| The problem |
Extract the data exactly, missing nothing.

| Information supplied |
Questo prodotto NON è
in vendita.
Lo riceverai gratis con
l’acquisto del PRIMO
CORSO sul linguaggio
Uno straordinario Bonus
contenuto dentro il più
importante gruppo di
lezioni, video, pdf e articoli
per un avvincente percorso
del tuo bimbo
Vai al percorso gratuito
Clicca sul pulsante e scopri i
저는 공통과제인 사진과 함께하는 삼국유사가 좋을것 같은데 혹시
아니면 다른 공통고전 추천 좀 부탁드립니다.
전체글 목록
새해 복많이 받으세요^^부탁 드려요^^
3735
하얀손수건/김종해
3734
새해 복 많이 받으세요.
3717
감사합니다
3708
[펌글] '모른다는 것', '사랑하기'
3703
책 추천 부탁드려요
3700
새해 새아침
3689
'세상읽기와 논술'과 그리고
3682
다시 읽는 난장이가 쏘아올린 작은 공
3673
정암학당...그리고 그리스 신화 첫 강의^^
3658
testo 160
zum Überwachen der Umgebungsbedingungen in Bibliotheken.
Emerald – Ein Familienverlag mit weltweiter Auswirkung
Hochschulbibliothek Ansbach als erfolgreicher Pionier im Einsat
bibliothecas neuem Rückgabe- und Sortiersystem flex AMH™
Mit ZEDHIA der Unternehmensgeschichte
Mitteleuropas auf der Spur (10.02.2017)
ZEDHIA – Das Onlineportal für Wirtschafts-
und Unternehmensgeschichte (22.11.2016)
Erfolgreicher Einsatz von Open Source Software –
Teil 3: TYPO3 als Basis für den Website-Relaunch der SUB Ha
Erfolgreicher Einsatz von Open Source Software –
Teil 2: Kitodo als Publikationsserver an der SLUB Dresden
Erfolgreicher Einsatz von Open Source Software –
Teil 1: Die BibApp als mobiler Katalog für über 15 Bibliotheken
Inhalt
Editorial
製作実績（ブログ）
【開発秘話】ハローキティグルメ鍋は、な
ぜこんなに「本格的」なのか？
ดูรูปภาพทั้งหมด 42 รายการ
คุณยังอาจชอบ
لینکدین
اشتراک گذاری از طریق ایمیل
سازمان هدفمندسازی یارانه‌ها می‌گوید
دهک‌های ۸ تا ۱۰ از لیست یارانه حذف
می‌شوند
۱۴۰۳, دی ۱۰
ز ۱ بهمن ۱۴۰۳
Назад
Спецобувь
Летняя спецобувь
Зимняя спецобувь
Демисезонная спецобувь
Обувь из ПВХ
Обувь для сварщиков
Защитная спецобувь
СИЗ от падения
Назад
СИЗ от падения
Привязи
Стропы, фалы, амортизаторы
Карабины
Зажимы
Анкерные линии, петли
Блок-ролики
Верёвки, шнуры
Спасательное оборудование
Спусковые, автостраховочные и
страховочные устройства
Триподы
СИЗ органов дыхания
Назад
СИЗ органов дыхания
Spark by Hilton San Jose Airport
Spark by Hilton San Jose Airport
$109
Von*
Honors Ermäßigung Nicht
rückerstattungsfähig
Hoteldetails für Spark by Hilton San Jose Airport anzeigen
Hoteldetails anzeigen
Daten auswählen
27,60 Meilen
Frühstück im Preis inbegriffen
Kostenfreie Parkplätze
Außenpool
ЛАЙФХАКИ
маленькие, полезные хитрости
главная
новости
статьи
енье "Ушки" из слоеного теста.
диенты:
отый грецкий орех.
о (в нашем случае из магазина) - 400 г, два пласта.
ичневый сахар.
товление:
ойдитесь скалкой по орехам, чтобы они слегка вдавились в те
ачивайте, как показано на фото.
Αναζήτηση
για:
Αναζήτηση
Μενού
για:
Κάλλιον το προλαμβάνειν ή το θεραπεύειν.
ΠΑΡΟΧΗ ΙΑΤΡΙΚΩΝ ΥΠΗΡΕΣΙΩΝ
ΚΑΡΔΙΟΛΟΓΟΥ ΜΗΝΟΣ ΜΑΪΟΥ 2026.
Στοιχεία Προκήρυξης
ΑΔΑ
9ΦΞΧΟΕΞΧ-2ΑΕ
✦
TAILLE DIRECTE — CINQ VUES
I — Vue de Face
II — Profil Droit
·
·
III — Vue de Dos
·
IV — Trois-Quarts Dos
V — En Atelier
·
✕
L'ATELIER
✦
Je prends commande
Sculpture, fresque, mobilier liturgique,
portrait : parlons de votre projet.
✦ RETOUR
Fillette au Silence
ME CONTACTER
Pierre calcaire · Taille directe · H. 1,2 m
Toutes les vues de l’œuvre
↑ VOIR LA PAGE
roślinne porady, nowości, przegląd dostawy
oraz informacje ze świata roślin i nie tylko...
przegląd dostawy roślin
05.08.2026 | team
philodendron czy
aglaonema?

| Result |
Questo prodotto NON è
in vendita.
Lo riceverai gratis con
l’acquisto del PRIMO
CORSO sul linguaggio
Uno straordinario Bonus
contenuto dentro il più
importante gruppo di
lezioni, video, pdf e articoli
per un avvincente percorso
del tuo bimbo
Vai al percorso gratuito
Clicca sul pulsante e scopri i
저는 공통과제인 사진과 함께하는 삼국유사가 좋을것 같은데 혹시
아니면 다른 공통고전 추천 좀 부탁드립니다.
전체글 목록
새해 복많이 받으세요^^부탁 드려요^^
3735
하얀손수건/김종해
3734
새해 복 많이 받으세요.
3717
감사합니다
3708
[펌글] '모른다는 것', '사랑하기'
3703
책 추천 부탁드려요
3700
새해 새아침
3689
'세상읽기와 논술'과 그리고
3682
다시 읽는 난장이가 쏘아올린 작은 공
3673
정암학당...그리고 그리스 신화 첫 강의^^
3658
testo 160
zum Überwachen der Umgebungsbedingungen in Bibliotheken.
Emerald – Ein Familienverlag mit weltweiter Auswirkung
Hochschulbibliothek Ansbach als erfolgreicher Pionier im Einsat
bibliothecas neuem Rückgabe- und Sortiersystem flex AMH™
Mit ZEDHIA der Unternehmensgeschichte
Mitteleuropas auf der Spur (10.02.2017)
ZEDHIA – Das Onlineportal für Wirtschafts-
und Unternehmensgeschichte (22.11.2016)
Erfolgreicher Einsatz von Open Source Software –
Teil 3: TYPO3 als Basis für den Website-Relaunch der SUB Ha
Erfolgreicher Einsatz von Open Source Software –
Teil 2: Kitodo als Publikationsserver an der SLUB Dresden
Erfolgreicher Einsatz von Open Source Software –
Teil 1: Die BibApp als mobiler Katalog für über 15 Bibliotheken
Inhalt
Editorial
製作実績（ブログ）
【開発秘話】ハローキティグルメ鍋は、な
ぜこんなに「本格的」なのか？
ดูรูปภาพทั้งหมด 42 รายการ
คุณยังอาจชอบ
لینکدین
اشتراک گذاری از طریق ایمیل
سازمان هدفمندسازی یارانه‌ها می‌گوید
دهک‌های ۸ تا ۱۰ از لیست یارانه حذف
می‌شوند
۱۴۰۳, دی ۱۰
ز ۱ بهمن ۱۴۰۳
Назад
Спецобувь
Летняя спецобувь
Зимняя спецобувь
Демисезонная спецобувь
Обувь из ПВХ
Обувь для сварщиков
Защитная спецобувь
СИЗ от падения
Назад
СИЗ от падения
Привязи
Стропы, фалы, амортизаторы
Карабины
Зажимы
Анкерные линии, петли
Блок-ролики
Верёвки, шнуры
Спасательное оборудование
Спусковые, автостраховочные и
страховочные устройства
Триподы
СИЗ органов дыхания
Назад
СИЗ органов дыхания
Spark by Hilton San Jose Airport
Spark by Hilton San Jose Airport
$109
Von*
Honors Ermäßigung Nicht
rückerstattungsfähig
Hoteldetails für Spark by Hilton San Jose Airport anzeigen
Hoteldetails anzeigen
Daten auswählen
27,60 Meilen
Frühstück im Preis inbegriffen
Kostenfreie Parkplätze
Außenpool
ЛАЙФХАКИ
маленькие, полезные хитрости
главная
новости
статьи
енье "Ушки" из слоеного теста.
диенты:
отый грецкий орех.
о (в нашем случае из магазина) - 400 г, два пласта.
ичневый сахар.
товление:
ойдитесь скалкой по орехам, чтобы они слегка вдавились в те
ачивайте, как показано на фото.
Αναζήτηση
για:
Αναζήτηση
Μενού
για:
Κάλλιον το προλαμβάνειν ή το θεραπεύειν.
ΠΑΡΟΧΗ ΙΑΤΡΙΚΩΝ ΥΠΗΡΕΣΙΩΝ
ΚΑΡΔΙΟΛΟΓΟΥ ΜΗΝΟΣ ΜΑΪΟΥ 2026.
Στοιχεία Προκήρυξης
ΑΔΑ
9ΦΞΧΟΕΞΧ-2ΑΕ
✦
TAILLE DIRECTE — CINQ VUES
I — Vue de Face
II — Profil Droit
·
·
III — Vue de Dos
·
IV — Trois-Quarts Dos
V — En Atelier
·
✕
L'ATELIER
✦
Je prends commande
Sculpture, fresque, mobilier liturgique,
portrait : parlons de votre projet.
✦ RETOUR
Fillette au Silence
ME CONTACTER
Pierre calcaire · Taille directe · H. 1,2 m
Toutes les vues de l’œuvre
↑ VOIR LA PAGE
roślinne porady, nowości, przegląd dostawy
oraz informacje ze świata roślin i nie tylko...
przegląd dostawy roślin
05.08.2026 | team
philodendron czy
aglaonema?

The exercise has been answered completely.